== Exercise ==
Would you restate every entry below word for word? Leave out the pictures.

== Data excerpts ==

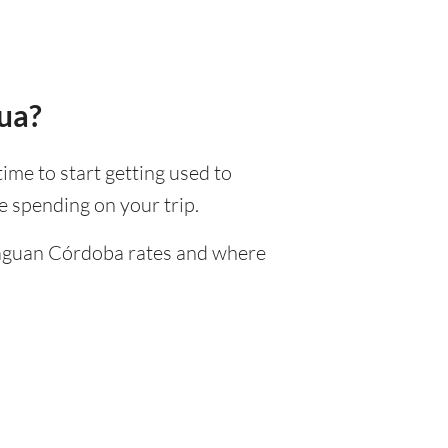
gua?
time to start getting used to
 spending on your trip.
araguan Córdoba rates and where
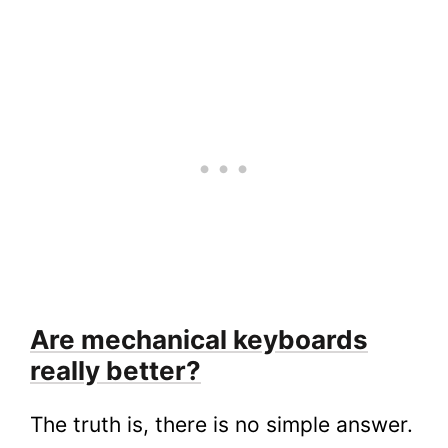
Are mechanical keyboards
really better?
The truth is, there is no simple answer.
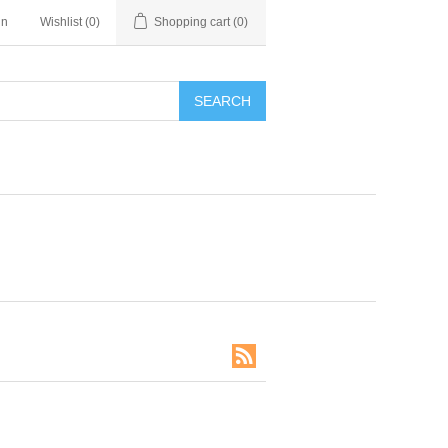
in
Wishlist
(0)
Shopping cart
(0)
SEARCH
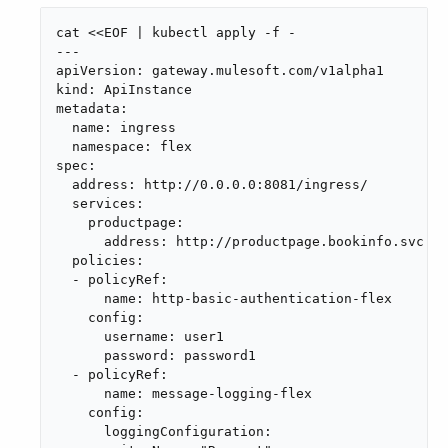
cat <<EOF | kubectl apply -f -

---

apiVersion: gateway.mulesoft.com/v1alpha1

kind: ApiInstance

metadata:

  name: ingress

  namespace: flex

spec:

  address: http://0.0.0.0:8081/ingress/

  services:

    productpage:

      address: http://productpage.bookinfo.svc:90
  policies:

  - policyRef:

      name: http-basic-authentication-flex

    config:

      username: user1

      password: password1

  - policyRef:

      name: message-logging-flex

    config:

      loggingConfiguration:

== Task output ==
gua?
time to start getting used to
 spending on your trip.
araguan Córdoba rates and where
Are mechanical keyboards
really better?
The truth is, there is no simple answer.
in
Wishlist
(0)
Shopping cart
(0)
SEARCH
cat <<EOF | kubectl apply -f -

---

apiVersion: gateway.mulesoft.com/v1alpha1

kind: ApiInstance

metadata:

  name: ingress

  namespace: flex

spec:

  address: http://0.0.0.0:8081/ingress/

  services:

    productpage:

      address: http://productpage.bookinfo.svc:90
  policies:

  - policyRef:

      name: http-basic-authentication-flex

    config:

      username: user1

      password: password1

  - policyRef:

      name: message-logging-flex

    config:

      loggingConfiguration:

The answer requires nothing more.